It was a superbly convivial evening. Lisa, Janie and I hadn’t met Mike, Claire or Sophie before, yet it felt like a gathering of eight long-standing friends from the word go.

Well done and thanks, Tom, for gathering all of us together; it was a very enjoyable evening.

Dinner With John White At Galvin La Chapelle, 15 November 2017

This time it was my turn to chose the venue. I did a bit of research and decided that Galvin La Chapelle was conveniently located for John to get home to Saffron Walden and for me to get home after an afternoon in the City.

I’m normally a bit disappointed when choosing City places – usually high prices and not special food – but this turned out to be a very pleasant exception – an extremely good meal. Not cheap, but good value for the quality of food,

My turn to chose the venue meant it was John’s turn to pick up the tab. Many thanks John.
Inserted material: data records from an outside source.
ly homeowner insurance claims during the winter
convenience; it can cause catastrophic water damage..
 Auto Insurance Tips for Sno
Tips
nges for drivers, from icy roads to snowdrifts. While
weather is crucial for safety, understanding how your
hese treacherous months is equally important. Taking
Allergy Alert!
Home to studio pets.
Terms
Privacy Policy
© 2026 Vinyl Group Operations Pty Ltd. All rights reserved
John came round to see 41 Lothbury on the way – he’d not been to our new (not so new any more) offices yet.

Then we wandered in the direction of La Chapelle. I thought we might go to Balls Brothers on Bishopsgate, not knowing that it is now a building site.

So we had a quick drink in the ever-reliable George Pub, on the junction of Liverpool Street.
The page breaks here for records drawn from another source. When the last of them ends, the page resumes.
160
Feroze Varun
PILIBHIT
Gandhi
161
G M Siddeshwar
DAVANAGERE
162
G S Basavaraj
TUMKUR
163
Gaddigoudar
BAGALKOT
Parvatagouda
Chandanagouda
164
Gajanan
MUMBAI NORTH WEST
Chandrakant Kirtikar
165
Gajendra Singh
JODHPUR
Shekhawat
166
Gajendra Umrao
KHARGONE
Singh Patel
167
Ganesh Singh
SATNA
It was there I told him about Janie’s new hobby, pole dancing. I also showed him the photo Janie had sent me on the Monday.

Daisy Up A Pole

The above news and views seemed to lighten John’s mood considerably.

We then had a lengthy debate about whether we were less than five minutes from La Chapelle (as John thought) or more than that (as I thought). Mr Googlemap said six minutes but John decided that means less than five at our walking pace.

But by gosh it was worth the five-and-a-half minute walk, it really was.

Here’s the menu.

John started with the velouté, while I had a crab lasagne starter. John went on to the mushroom risotto while I went for the duck. John tried the cheeses after, while I tried the cheesecake.

Truly excellent food and (after a slightly slow start) very charming and superb service.

John was a big hit with the waitress who brought the bread, charming her with bread facts, such as:

  • in the old days the bakers’ sweat was part of the enzyme process that brought the yeast to life and thus gave the bread its texture and flavour;
  • the phrase “sent to Coventry” comes from bakers being expelled from their guild and prohibited from practicing within 100 miles of London. This second “bread fact” does not stand up to Wikipedia scrutiny, which prefers the Civil War rationale.

When the same waitress turned out to be the cheese waitress, John considered mugging up on some cheese facts as well, but I suggested that it would be a better, more self-effacing ploy to admit to knowing little about cheese. This tactic did seem to work pretty well and the waitress confessed that she too was new to the cheese duties, but then went on to explain the cheeses in great detail.

You get the picture; it was a fabulous meal and I always enjoy such evenings with John even when the food is less fabulous. So this one was well-memorable.

A Return Visit To Paradise by way of Kensal Green, 8 October 2017

No comedy moustache this time…
…nor festive cracker hats!

We returned to the scene of last year’s Christmas festivities (those December 2016 ones depicted above).

It was almost the same group of us too, except was around and Micky joined us this time.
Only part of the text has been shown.